[Start of section]

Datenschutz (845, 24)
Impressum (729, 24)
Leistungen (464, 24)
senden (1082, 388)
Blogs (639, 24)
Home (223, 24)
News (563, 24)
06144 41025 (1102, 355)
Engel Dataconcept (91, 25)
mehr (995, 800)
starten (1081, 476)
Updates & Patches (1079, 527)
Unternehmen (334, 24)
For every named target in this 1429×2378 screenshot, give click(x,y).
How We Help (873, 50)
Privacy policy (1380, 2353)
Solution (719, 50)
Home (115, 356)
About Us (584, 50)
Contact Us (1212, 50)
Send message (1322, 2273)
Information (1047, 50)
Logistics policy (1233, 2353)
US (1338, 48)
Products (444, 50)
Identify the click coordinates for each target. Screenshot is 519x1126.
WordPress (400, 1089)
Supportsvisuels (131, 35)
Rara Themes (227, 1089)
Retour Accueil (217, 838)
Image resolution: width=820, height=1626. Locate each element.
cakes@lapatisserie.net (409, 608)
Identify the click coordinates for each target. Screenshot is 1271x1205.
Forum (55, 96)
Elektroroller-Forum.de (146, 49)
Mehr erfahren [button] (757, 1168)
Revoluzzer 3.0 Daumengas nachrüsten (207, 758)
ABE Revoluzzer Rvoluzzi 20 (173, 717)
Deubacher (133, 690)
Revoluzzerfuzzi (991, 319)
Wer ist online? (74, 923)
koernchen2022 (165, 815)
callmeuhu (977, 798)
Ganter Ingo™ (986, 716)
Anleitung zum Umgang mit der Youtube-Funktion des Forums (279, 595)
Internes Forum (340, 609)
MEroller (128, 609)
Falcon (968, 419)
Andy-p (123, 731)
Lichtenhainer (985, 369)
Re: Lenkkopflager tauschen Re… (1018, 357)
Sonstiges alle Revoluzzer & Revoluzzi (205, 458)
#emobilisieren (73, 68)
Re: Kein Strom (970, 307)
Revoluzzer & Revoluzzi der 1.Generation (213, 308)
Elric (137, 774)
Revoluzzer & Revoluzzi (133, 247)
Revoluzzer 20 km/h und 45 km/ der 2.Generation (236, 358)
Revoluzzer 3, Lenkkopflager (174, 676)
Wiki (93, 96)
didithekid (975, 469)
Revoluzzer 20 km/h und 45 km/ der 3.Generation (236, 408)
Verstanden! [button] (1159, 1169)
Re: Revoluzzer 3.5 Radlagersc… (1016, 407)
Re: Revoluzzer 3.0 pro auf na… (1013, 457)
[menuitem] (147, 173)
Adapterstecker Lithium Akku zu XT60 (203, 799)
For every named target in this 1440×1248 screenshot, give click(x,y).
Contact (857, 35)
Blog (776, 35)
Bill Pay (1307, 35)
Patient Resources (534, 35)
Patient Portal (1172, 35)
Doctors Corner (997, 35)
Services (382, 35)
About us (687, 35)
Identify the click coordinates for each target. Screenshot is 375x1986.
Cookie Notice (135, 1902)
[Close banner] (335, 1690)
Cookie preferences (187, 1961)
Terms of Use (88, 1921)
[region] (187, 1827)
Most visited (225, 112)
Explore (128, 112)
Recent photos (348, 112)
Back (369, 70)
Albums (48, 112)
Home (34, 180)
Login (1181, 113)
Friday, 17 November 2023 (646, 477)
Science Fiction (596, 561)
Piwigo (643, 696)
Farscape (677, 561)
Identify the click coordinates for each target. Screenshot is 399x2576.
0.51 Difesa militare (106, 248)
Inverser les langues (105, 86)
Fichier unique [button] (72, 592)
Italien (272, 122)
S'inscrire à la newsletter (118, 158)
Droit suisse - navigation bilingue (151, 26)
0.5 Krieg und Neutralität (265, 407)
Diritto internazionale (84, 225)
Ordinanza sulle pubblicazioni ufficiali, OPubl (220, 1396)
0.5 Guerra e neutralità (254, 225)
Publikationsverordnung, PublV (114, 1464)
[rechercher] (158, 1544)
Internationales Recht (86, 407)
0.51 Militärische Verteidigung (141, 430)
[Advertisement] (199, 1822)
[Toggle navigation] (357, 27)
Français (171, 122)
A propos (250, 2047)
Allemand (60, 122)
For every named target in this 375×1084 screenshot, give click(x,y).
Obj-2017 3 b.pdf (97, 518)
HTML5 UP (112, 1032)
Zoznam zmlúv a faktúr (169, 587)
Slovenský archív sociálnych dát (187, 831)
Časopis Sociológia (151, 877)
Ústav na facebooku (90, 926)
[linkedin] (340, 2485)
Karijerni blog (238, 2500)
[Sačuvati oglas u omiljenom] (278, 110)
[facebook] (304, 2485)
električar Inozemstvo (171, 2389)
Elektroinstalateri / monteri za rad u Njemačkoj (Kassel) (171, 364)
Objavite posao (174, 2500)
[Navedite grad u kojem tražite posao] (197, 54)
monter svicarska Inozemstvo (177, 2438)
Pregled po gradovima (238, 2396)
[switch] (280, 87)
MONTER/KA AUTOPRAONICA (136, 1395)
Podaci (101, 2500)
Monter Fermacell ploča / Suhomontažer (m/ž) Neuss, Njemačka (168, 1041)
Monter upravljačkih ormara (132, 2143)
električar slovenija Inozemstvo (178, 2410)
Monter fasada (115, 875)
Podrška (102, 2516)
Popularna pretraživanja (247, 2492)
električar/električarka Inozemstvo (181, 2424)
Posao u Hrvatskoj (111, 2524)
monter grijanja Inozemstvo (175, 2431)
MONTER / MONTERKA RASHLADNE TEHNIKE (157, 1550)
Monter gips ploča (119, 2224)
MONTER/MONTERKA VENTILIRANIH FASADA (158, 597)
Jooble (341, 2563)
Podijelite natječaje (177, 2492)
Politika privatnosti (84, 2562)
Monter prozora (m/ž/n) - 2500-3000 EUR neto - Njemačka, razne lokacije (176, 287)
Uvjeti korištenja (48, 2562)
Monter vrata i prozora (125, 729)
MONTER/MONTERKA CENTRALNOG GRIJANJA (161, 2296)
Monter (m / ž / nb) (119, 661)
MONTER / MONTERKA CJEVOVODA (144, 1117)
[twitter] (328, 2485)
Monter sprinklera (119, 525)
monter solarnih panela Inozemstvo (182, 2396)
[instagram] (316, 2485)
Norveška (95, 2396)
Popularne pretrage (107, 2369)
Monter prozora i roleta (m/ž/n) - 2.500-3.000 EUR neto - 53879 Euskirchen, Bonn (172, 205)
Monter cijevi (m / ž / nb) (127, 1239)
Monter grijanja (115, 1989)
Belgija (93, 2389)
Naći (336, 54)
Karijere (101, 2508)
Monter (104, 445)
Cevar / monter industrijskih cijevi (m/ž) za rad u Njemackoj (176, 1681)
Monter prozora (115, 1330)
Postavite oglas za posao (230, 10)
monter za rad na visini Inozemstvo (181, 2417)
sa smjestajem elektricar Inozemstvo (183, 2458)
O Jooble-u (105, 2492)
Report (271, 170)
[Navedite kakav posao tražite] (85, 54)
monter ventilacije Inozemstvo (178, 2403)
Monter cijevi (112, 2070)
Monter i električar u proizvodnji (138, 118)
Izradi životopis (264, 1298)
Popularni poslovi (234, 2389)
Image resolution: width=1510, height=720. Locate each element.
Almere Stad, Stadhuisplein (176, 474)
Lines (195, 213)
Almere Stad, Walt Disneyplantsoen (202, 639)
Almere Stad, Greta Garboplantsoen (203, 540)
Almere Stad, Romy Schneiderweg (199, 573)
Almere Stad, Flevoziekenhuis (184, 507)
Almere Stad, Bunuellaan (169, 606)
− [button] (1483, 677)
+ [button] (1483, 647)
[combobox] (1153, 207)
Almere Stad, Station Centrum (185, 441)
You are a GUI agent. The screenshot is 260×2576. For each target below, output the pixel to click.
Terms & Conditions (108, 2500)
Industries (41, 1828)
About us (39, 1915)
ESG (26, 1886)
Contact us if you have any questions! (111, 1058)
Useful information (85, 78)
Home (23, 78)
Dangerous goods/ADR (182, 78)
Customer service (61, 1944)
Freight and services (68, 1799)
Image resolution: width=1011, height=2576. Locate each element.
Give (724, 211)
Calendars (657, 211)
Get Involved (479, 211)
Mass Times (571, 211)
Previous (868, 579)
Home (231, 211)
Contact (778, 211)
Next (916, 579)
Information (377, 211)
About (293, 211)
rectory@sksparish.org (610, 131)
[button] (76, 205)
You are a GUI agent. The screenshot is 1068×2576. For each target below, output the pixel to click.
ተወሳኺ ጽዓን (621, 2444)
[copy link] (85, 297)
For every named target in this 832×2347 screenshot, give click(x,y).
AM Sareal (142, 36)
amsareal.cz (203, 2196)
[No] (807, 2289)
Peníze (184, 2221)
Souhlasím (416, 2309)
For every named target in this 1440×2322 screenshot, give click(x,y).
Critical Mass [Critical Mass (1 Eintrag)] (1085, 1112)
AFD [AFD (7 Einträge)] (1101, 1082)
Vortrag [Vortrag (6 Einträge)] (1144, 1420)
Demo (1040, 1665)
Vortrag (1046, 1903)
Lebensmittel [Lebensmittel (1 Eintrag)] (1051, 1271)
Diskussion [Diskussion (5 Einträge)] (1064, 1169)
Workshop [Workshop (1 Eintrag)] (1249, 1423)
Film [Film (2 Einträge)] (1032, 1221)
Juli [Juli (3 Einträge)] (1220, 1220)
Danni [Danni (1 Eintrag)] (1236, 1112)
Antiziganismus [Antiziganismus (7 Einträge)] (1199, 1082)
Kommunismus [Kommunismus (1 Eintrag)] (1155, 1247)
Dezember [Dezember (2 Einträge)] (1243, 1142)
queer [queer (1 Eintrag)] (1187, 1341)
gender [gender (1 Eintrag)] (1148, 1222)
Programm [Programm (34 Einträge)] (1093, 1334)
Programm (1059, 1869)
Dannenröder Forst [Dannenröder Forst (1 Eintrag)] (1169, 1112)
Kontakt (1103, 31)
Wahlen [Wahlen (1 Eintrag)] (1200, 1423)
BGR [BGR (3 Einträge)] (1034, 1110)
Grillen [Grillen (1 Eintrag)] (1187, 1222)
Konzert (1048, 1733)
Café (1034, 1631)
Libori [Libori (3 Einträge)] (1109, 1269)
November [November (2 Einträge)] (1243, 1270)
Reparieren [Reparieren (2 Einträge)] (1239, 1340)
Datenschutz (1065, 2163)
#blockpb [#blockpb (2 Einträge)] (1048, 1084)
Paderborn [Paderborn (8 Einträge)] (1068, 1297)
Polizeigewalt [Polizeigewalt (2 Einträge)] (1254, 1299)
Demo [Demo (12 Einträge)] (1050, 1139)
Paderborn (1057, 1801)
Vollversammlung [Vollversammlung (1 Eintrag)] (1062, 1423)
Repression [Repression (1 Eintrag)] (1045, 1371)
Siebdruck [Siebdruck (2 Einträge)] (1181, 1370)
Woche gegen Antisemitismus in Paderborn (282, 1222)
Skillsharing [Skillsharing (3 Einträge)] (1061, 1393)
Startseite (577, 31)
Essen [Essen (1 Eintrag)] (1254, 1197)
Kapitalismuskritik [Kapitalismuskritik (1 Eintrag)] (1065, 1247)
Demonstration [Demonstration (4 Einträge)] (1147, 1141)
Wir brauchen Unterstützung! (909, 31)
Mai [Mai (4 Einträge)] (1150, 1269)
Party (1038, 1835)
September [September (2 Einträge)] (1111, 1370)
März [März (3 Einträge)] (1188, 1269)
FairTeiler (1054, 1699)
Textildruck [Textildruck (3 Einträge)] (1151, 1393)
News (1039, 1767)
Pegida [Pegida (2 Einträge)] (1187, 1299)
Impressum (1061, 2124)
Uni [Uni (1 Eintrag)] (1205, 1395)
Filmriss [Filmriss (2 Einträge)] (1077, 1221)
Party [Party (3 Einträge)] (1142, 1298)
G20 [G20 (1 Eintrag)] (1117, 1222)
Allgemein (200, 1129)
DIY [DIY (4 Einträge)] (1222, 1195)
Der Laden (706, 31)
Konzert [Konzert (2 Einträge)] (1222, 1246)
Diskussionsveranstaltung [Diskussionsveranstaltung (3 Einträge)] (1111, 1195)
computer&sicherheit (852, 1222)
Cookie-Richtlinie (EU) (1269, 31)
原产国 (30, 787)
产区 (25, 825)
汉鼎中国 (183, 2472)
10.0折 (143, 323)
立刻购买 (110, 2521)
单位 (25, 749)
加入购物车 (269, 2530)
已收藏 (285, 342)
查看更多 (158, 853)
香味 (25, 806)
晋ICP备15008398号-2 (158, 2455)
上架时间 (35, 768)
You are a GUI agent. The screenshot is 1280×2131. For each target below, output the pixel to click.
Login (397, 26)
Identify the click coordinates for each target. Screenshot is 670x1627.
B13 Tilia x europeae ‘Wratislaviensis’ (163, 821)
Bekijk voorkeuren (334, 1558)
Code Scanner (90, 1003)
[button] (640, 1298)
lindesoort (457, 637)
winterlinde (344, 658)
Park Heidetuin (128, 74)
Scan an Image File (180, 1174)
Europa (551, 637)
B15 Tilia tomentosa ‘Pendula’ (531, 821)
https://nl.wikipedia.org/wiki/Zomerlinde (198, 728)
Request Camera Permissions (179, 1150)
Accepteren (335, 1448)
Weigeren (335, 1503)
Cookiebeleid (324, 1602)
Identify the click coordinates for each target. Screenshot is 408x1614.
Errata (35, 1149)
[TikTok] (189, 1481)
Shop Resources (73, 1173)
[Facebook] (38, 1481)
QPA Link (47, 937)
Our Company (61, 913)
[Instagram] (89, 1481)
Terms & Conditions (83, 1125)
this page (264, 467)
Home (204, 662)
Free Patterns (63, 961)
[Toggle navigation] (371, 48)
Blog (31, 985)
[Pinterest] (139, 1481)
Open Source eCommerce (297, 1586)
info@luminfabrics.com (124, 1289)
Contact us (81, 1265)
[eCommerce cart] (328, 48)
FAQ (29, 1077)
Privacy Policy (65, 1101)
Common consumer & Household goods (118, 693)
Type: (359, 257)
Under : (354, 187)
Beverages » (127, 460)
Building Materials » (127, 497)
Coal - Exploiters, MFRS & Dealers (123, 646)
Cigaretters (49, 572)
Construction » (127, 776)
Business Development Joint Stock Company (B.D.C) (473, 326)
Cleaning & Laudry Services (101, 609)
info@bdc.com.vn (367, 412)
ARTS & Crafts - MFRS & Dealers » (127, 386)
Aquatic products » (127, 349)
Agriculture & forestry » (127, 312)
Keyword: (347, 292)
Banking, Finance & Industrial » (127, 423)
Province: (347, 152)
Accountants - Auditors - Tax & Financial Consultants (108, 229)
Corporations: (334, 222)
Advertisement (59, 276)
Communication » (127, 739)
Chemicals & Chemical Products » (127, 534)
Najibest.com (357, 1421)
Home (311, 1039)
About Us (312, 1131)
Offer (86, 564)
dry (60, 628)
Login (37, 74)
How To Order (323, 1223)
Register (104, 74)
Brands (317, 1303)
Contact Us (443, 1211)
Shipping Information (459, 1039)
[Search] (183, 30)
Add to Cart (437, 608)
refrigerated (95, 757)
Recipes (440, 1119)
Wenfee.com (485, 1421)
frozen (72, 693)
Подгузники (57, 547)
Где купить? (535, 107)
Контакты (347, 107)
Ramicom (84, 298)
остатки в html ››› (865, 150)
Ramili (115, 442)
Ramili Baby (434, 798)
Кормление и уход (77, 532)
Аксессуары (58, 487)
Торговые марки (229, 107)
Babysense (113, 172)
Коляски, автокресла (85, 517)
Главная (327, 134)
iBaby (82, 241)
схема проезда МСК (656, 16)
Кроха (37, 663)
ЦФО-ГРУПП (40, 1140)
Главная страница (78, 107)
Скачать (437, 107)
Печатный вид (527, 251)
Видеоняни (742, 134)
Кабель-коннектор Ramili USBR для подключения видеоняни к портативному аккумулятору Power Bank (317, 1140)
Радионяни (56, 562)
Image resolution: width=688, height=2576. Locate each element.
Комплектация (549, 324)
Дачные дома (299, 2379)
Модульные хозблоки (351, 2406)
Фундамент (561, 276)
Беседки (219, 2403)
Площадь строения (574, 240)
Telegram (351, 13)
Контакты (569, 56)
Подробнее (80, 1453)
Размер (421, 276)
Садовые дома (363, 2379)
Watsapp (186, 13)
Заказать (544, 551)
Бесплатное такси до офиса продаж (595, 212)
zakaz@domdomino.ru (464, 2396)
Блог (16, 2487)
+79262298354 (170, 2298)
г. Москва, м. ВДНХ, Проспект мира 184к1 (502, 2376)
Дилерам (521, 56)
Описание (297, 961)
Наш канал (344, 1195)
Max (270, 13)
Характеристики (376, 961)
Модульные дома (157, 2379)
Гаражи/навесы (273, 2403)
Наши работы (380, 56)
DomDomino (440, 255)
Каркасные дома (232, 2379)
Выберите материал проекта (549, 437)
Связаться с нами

[End of section]

=== WHAT THE TASK ASKS ===
Copy the lines of the data above exactly as written, beginning with the line containing "ABE Revoluzzer Rvoluzzi 20 (173, 717)" and ending with the line containing "Sonstiges alle Revoluzzer", and leave out all other lines.

=== TASK SOLUTION ===
ABE Revoluzzer Rvoluzzi 20 (173, 717)
Deubacher (133, 690)
Revoluzzerfuzzi (991, 319)
Wer ist online? (74, 923)
koernchen2022 (165, 815)
callmeuhu (977, 798)
Ganter Ingo™ (986, 716)
Anleitung zum Umgang mit der Youtube-Funktion des Forums (279, 595)
Internes Forum (340, 609)
MEroller (128, 609)
Falcon (968, 419)
Andy-p (123, 731)
Lichtenhainer (985, 369)
Re: Lenkkopflager tauschen Re… (1018, 357)
Sonstiges alle Revoluzzer & Revoluzzi (205, 458)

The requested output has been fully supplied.